Passage Bio shares plunged 16% after-hours on news of an all-stock merger with privately-held Remix Therapeutics, giving shareholders about 7% of the combined company plus contingent value rights on out-licensed gene therapy assets. Oversubscribed $100 million private placement and cash runway through 2028 support operations until the Q4 2026 close.
Passage Bio has entered an all-stock merger with privately-held Remix Therapeutics that will result in Remix becoming the surviving entity. Pre-merger Passage Bio shareholders will own approximately 7% of the combined company and receive contingent value rights tied to proceeds from out-licensed gene therapy assets.
Remix is raising $100 million through an oversubscribed private placement led by Decheng Capital. The combined entity is projected to have sufficient cash to fund operations into 2028.

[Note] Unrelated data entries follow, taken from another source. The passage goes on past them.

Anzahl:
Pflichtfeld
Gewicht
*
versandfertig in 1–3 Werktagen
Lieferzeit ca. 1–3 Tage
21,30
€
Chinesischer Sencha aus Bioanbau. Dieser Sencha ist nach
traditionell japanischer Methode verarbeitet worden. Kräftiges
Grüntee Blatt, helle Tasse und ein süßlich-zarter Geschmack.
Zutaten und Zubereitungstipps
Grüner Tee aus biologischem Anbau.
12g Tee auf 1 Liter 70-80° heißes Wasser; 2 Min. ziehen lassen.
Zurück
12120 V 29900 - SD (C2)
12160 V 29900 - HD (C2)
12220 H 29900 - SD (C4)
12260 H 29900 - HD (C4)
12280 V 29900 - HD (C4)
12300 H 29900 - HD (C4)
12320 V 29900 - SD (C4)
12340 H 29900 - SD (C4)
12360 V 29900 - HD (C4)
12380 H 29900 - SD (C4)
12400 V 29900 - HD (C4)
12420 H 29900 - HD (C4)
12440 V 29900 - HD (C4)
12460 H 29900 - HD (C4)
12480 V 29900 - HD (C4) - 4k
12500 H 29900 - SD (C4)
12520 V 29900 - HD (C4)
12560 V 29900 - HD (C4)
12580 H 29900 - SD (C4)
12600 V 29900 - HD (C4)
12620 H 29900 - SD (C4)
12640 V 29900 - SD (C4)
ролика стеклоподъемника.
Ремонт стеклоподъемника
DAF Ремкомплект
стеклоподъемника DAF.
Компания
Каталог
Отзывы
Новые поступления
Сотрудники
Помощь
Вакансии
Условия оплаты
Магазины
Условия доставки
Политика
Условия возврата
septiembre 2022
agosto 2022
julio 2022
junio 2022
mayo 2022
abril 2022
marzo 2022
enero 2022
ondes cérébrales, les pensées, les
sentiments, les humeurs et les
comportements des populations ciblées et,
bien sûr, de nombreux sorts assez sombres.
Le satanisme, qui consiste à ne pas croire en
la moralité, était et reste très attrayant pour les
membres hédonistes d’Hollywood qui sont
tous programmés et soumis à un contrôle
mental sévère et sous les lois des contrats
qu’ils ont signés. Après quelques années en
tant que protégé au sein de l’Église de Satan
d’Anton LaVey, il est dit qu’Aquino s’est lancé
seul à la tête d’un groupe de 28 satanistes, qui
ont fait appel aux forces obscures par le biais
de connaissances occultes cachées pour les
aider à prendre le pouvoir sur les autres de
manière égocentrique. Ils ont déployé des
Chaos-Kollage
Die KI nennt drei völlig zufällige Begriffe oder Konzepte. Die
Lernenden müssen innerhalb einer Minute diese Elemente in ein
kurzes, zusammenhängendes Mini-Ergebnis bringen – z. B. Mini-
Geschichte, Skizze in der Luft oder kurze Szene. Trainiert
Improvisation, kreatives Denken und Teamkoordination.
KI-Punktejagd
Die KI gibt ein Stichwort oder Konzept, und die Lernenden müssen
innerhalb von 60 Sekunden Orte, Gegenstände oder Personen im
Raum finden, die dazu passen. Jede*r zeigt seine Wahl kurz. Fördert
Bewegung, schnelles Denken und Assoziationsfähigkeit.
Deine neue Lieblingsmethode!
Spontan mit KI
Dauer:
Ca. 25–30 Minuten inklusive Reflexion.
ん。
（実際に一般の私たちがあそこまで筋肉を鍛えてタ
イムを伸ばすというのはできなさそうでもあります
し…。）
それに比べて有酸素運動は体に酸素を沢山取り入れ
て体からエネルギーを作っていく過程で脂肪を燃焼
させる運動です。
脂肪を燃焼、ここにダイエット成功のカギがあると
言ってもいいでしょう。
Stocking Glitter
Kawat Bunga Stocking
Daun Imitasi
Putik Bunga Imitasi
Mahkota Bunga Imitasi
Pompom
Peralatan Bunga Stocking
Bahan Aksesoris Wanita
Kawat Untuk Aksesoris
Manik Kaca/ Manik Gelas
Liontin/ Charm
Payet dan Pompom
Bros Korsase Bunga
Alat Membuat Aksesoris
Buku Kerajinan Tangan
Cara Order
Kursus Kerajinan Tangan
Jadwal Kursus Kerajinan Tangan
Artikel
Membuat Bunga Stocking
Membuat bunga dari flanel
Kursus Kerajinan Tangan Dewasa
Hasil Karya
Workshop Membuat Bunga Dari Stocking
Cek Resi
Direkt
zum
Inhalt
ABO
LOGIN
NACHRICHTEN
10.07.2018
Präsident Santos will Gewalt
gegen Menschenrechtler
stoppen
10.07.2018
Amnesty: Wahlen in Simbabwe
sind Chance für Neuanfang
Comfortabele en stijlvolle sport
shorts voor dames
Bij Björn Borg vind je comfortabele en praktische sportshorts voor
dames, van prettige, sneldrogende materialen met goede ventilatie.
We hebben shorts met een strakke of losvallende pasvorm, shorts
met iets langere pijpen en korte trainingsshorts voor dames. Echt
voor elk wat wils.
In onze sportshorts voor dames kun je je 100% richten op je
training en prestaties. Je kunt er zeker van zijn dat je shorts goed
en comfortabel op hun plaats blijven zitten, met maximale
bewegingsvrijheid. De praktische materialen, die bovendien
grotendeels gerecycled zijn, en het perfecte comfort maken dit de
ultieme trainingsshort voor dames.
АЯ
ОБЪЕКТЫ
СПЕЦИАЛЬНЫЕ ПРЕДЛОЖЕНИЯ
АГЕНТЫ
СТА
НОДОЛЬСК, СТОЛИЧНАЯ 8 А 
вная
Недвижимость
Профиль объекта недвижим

The merger shifts strategic focus to Remix’s small-molecule RNA-modulating pipeline, highlighted by lead candidate REM-422, an oral MYB inhibitor in Phase 1/2 trials for adenoid cystic carcinoma and an early-stage study in acute myeloid leukemia. Development of the REMaster platform will continue to identify novel oncology therapies.
The combined company will trade on Nasdaq under the ticker RMTX and will be led by Remix’s current CEO Peter Smith. The transaction is expected to close in the fourth quarter of 2026, subject to standard shareholder approvals and regulatory conditions.